_WHAT NEEDS TO BE DONE_
Should the word "accessibilità" occur in a line of the records, copy that line.

Saved data entries

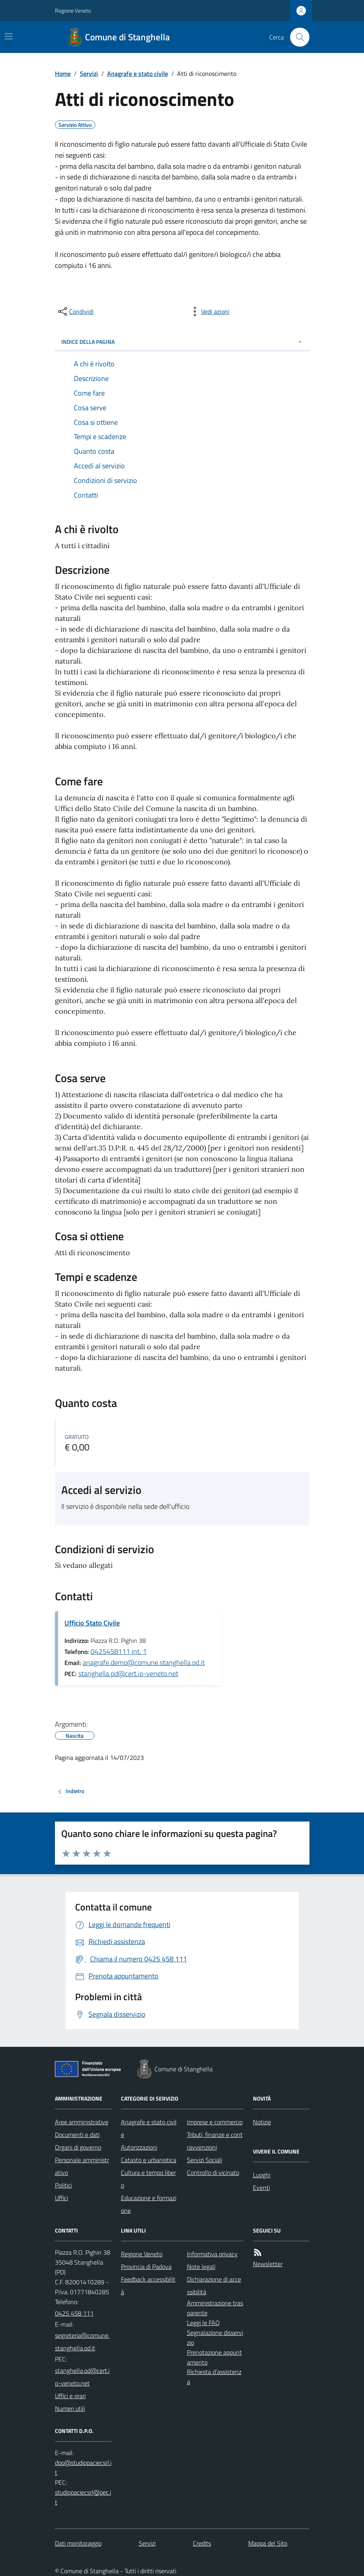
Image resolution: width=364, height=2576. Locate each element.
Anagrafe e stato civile (137, 73)
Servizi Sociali (204, 2160)
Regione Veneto (73, 10)
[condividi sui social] (75, 311)
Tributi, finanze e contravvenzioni (215, 2141)
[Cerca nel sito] (296, 37)
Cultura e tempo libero (148, 2179)
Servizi (89, 73)
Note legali (201, 2266)
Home (63, 73)
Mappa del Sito (267, 2543)
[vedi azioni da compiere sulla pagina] (209, 311)
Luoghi (261, 2175)
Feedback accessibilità (148, 2285)
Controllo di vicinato (213, 2172)
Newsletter (268, 2264)
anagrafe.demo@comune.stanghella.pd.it (144, 1662)
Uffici (61, 2198)
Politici (63, 2185)
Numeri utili (70, 2408)
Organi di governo (78, 2147)
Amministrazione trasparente (215, 2308)
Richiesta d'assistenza (214, 2376)
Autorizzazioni (139, 2147)
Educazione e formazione (148, 2204)
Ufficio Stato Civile (92, 1623)
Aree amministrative (81, 2122)
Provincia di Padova (146, 2266)
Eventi (261, 2187)
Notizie (262, 2122)
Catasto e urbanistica (148, 2160)
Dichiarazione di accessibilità (214, 2285)
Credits (202, 2543)
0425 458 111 (74, 2313)
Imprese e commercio (215, 2122)
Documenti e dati (77, 2134)
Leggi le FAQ (203, 2322)
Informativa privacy (212, 2254)
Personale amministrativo (82, 2166)
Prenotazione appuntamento (214, 2357)
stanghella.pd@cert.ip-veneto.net (128, 1673)
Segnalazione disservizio (215, 2337)
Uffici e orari (70, 2396)
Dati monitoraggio (78, 2543)
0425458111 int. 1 (119, 1651)
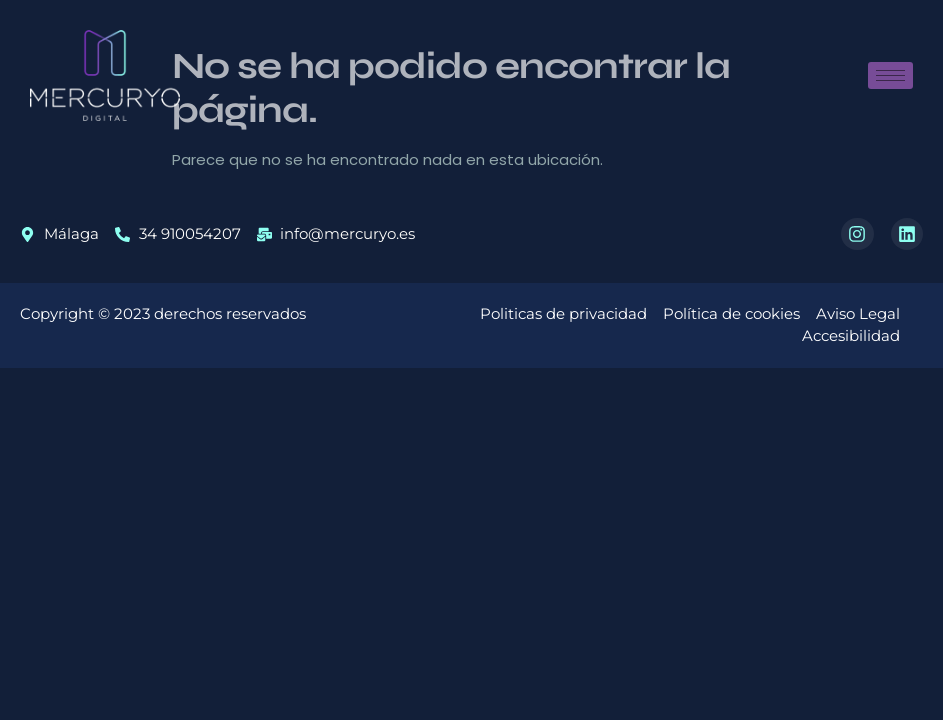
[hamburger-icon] (890, 75)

_RESPONSE TO THIS EXERCISE_
Feedback accessibilità (148, 2285)
Dichiarazione di accessibilità (214, 2285)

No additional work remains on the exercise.